Luke 11:1-13.  Jesus himself was often going off to pray or communicate with his heavenly Father.  Seeing his example and that John had taught his followers to pray, one of his disciples asked Jesus to teach them to pray.  First Jesus teaches them the ‘Our Father’; then the parable of the man who, having an unexpected guest, requested three loaves of bread from a friend to feed his guest.  At first the friend refused to get up from bed to give him the bread but then acquiesced because of his persistence.  Jesus’ point was that, if persistence will work with people who can be wicked, how much more it will work with our God, who only knows how to give what is good.  In fact, as Jesus said to Martha in last week’s Luke 10:42a, “There is need of only one thing,” that is, the Holy Spirit.  Our prayer should be persistent or patient with God, not because his patience will wear thin but because our patience is waiting on him for the good he will certainly give us in his good time.  To be people of faith means to live in God’s goodness.  “Give us each day our daily bread” is to live each day in the hand of God’s daily goodness. To treat God as the one who is truly and fully the God of our lives we must be daily totally dependent upon him.  Let us find that whatever goodness comes our way is from the hand of God.  Secular people will interpret the goodness that appears in our lives as only happenstance without any divine source.  When we pray: “Forgive us our sins for we ourselves forgive everyone in debt to us,” we are obligating ourselves to be good to others as God is good to us.  On the phrase “do not subject us to the final test” I was only able to find that at the end times some Jews believed there would be a final great test.  I can only wonder that Jesus was saying that, if we put our lives into his hands, he would take us through the final test by his death on the cross to our resurrection with him.

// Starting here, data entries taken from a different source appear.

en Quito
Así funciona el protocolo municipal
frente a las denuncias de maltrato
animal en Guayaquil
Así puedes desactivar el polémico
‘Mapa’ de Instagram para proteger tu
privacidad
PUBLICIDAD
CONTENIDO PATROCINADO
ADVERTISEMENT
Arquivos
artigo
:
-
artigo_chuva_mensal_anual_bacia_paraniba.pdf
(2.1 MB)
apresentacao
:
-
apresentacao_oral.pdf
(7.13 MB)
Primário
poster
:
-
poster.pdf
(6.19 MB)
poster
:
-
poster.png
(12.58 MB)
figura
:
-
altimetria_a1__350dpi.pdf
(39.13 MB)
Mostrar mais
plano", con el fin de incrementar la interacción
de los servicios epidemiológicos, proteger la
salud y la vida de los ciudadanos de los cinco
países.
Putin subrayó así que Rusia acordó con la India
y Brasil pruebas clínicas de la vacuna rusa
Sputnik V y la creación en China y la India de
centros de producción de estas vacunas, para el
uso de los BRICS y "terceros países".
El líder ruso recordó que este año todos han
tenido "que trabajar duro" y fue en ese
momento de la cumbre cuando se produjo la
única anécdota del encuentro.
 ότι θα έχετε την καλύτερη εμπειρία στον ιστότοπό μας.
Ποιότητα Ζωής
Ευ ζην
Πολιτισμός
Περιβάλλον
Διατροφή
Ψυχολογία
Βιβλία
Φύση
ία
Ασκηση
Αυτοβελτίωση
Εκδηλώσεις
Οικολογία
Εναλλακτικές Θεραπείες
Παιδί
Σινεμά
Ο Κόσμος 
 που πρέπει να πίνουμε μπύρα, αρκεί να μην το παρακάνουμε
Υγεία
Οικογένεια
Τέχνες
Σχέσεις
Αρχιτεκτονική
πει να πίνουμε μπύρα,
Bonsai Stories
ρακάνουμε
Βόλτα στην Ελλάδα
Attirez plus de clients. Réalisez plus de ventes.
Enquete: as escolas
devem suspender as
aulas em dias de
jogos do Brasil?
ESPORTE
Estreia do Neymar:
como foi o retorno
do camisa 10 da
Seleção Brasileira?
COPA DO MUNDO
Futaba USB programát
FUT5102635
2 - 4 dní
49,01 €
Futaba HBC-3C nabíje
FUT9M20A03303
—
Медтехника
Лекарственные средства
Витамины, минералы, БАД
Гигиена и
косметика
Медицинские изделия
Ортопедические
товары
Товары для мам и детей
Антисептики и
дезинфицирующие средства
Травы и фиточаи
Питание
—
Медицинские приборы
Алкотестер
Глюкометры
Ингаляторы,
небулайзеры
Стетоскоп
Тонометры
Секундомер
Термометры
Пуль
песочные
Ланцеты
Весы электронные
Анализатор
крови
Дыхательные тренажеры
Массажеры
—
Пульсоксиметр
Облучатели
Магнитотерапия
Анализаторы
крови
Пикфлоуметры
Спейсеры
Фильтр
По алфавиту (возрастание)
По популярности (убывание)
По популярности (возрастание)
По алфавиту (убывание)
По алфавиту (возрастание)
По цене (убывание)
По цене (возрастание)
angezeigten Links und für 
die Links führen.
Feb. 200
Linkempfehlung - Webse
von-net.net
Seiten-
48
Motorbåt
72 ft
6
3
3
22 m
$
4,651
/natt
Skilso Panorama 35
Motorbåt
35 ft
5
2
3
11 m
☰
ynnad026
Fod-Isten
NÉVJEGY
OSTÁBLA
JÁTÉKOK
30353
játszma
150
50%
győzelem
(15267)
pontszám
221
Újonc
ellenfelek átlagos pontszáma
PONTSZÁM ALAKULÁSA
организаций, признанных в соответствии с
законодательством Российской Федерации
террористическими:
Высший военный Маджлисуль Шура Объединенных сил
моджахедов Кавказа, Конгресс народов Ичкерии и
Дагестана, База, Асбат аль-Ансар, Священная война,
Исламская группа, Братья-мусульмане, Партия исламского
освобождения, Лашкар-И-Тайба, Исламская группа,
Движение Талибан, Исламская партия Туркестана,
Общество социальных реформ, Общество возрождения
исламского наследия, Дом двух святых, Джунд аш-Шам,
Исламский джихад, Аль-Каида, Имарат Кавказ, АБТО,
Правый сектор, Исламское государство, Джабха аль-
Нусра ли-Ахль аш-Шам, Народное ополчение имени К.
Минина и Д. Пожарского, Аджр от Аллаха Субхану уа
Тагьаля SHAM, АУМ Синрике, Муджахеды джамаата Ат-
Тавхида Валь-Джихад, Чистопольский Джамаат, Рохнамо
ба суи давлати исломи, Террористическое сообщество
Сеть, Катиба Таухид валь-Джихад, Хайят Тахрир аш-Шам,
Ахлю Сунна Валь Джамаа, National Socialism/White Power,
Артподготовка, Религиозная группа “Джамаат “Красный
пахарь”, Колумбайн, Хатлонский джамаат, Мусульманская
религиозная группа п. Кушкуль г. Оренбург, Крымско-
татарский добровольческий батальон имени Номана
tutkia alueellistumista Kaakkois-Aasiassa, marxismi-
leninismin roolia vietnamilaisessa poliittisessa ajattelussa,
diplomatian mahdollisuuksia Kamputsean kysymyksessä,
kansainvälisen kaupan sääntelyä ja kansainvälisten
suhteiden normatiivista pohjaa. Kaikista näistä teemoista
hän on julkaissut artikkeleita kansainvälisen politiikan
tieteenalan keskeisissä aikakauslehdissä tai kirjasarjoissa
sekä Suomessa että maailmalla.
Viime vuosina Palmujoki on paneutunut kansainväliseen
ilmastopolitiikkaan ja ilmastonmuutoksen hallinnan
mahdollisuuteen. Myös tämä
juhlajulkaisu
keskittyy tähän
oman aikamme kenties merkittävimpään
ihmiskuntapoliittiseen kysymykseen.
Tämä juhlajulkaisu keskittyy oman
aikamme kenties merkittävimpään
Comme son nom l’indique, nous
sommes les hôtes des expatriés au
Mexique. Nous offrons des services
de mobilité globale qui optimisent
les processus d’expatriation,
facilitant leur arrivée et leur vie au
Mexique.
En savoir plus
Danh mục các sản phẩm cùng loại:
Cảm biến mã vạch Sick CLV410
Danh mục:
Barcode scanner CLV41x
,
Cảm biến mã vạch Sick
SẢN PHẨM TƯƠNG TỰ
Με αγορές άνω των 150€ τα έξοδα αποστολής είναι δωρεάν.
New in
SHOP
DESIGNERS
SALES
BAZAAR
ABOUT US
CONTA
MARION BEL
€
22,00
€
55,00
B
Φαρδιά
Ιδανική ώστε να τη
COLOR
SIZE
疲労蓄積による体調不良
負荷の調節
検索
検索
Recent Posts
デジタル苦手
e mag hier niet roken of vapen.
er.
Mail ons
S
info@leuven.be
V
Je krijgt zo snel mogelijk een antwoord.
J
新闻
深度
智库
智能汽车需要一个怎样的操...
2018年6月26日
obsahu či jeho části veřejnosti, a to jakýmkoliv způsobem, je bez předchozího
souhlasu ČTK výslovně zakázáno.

Colossians 2:12-14.   Baptism by immersion and then our emergence from the water is symbolic of our joining ourselves to Christ’s death and resurrection.  We were dead because of our sins and limiting ourselves to just a life in the flesh.  He brought us to spiritual life along with him by forgiving our sins and obliterating the bonds of the Jewish Law, “nailing it to the cross.”  Real life is Christ living in us, sharing his life with us.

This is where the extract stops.